Part 1: The HuffmanNode class
Consider the following HuffmanNode class which represents a dictionary which maps binary strings to characters:
L0: private static HuffmanNode {
L1: public final Character value;
L2: public Map<Boolean, HuffmanNode> children;
L3: public HuffmanNode() {}
L4: public HuffmanNode(char value) {
L5: this.value = value;
L6: }
L7: }
Fundamentally, any decompression algorithm takes a stream (or String) of bits and turns them back into a series of actual characters.
Huffman decompression achieves this by constructing a tree (technically, a trie) where the leaves of the tree represent specific characters,
and the path (i.e., left is 0 and right is 1) we took from the root to get to the leaf node is the binary string that represents that character.
For example, if we have the following Huffman Tree, where o represents an internal node with no value:
o
/ \
c o
/ \
a b
It could be represented as HuffmanNodes as follows:
HuffmanNode(value=null, children={
false=HuffmanNode(value='c', children={}),
true=HuffmanNode(value=null, children={
false=HuffmanNode(value='a', children={}),
true=HuffmanNode(value='b', children={})
})
})
Note that the children map only ever has false and true as keys (which represent 0 and 1, respectively). Furthermore, leaf nodes (i.e., the ones
which character values) have an empty children map.
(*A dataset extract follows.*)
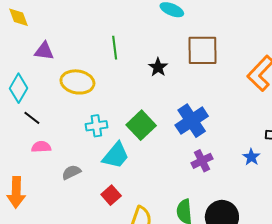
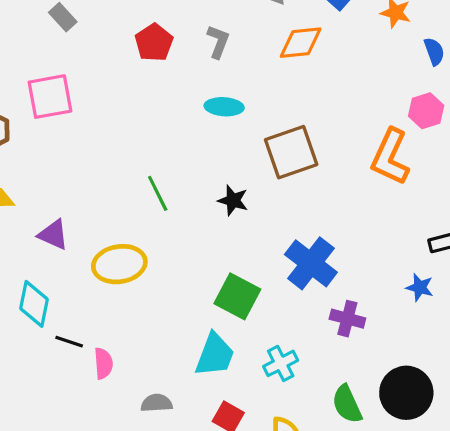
purple triangle: (44, 51) -> (53, 235), turned 35
cyan cross: (96, 126) -> (281, 363), moved
pink semicircle: (41, 147) -> (103, 363), moved, turned 108
purple cross: (202, 161) -> (347, 319), turned -30
gray semicircle: (71, 172) -> (157, 403), turned 42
Fundamentally, you can think of Huffman trees as TrieMaps with binary strings as keys and characters as values.
Part 2: Getting the Whole Dictionary
L00: _______ Set<String> getDictionary() {
L01: Set<String> result = new HashSet<>();
L02: List<String> acc = new ArrayList<>();
L03: getDictionary(this.root, result, acc);
L04: return result;
L05: }
L06: _______ Set<String> getDictionary(HuffmanNode node, Set<String> result, List<String> acc) {
L07: if (node == null || node.children.isEmpty()) {
L08: result.add(String.join("", acc));
L09: }
L10: else {
L11: acc.add("0")
L12: getDictionary(node.children.get(false), result, acc);
L13: acc.add("1")
L14: getDictionary(node.children.get(true), result, acc);
L15: }
L16: return result;
L17: }
Part 3: Huffman Decompression
L01: public static String decompress(HuffmanNode node, String bits) {
L02: String result = "";
L03: while (!bits.isEmpty()) {
L04: result += nextCharacter(node, bits);
L05: }
L06: return result;
L07: }
L08: public static char nextCharacter(HuffmanNode node, String bits) {
L09: if (node == null || node.children.isEmpty()) {
L10: return node.value;
L11: }
L12: else {
L13: if (bits.substring(0, 1) == "0") {
L14: nextCharacter(node.get(false), bits.substring(1));
L15: }
L16: else {
L17: nextCharacter(node.get(false), bits.substring(1));
L18: }
L19: }
L20: }